On this page:
- Explaining Natural Search to business managers
- Improving indexing; mostly a technical task
- Improving ranking; mostly a business/marketing strategy
- What works now may not work in the future
- It takes time
- Terminology confuses matters?
A common expectation (from both technical and non-technical people alike) I find is that web developers should be able to develop sites in such a way that they will rank higher.
I have seen IT tenders that requires a site that “must” appear on the first page of a search query. From a business perspective, this requirement is understandable. However, for an IT/web development/search company to somehow guarantee this is misleading and irresponsible. However, it is an opportunity to explain “natural search.”
Explaining Natural Search to business managers
I usually try to explain that natural search engine optimisation (SEO) involves at least two areas:
- Search engine indexing
- Getting search engines inside your site to understand the content
- Search engine ranking
- Determining how to rank the content
I then try to explain that the issues/techniques for each of these areas can be quite different (some may overlap though) and I often sum it as:
- Improving indexing is mostly a technical task
- Improving ranking is mostly a business/marketing strategy
- What might work now may not work in the future
- It takes time
Improving indexing; mostly a technical task
Technical things that web developers do typically helps increase the chance a site is indexed well. For example (in no particular order, and not a complete list!):
- Sufficiently clean URLs to avoid page weight dilution. This usually means trying to ensure that everyone uses the same link to a given page, with no variation in the way querystrings or paths are written (else the search engines will assume these are different pages)
- Good use of the
<title>element as well as meta keywords and descriptions so that if a page does show up in the rankings, the summary information will be useful (these elements have little impact on ranking these days, but are useful for indexing).

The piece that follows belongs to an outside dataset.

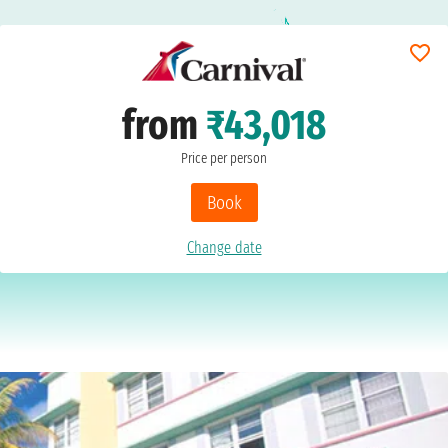
from
₹43,018
Price per person
Book
Change date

- Proper use of redirects and other HTTP status codes to help search engines follow or not follow certain pages. For example, an HTTP 302 is for a temporary redirect and will not be followed by search engines. A 301 Permanent redirect will be.

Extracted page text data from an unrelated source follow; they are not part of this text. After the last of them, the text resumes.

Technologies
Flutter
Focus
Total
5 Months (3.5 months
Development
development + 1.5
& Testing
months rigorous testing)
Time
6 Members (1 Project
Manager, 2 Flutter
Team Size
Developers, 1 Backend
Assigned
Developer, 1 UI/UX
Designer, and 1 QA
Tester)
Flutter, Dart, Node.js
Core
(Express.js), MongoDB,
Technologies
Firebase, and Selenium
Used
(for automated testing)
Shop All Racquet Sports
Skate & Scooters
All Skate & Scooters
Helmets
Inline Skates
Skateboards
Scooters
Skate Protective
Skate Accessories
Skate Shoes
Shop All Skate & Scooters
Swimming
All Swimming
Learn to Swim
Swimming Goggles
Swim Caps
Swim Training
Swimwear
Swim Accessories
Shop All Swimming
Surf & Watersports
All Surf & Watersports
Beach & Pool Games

- Sitemaps especially if your content is vast.
Side note about HTTP status codes
In some web technologies such as ASP/ASP.NET, a
Response.Redirect issues an HTTP 302 and is the most common way to do redirects. Although headers can be set manually, there are no convenient methods for permanent redirects, and so developers often overlook this crucial difference.

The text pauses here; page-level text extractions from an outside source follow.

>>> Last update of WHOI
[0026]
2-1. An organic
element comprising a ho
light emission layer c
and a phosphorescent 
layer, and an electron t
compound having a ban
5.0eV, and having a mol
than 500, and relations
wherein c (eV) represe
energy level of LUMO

It is especially important during site redesigns to use 301s to redirect old URLs to new ones. Otherwise, all those people linking to your old pages will be left out, and search engines won’t pass on the weighting/recognition of those links to the new pages.
Sometimes using proper 404 Not Found status codes on pages that query databases might be useful if you do not want the search engine to index that page (maybe your site no longer sells those products).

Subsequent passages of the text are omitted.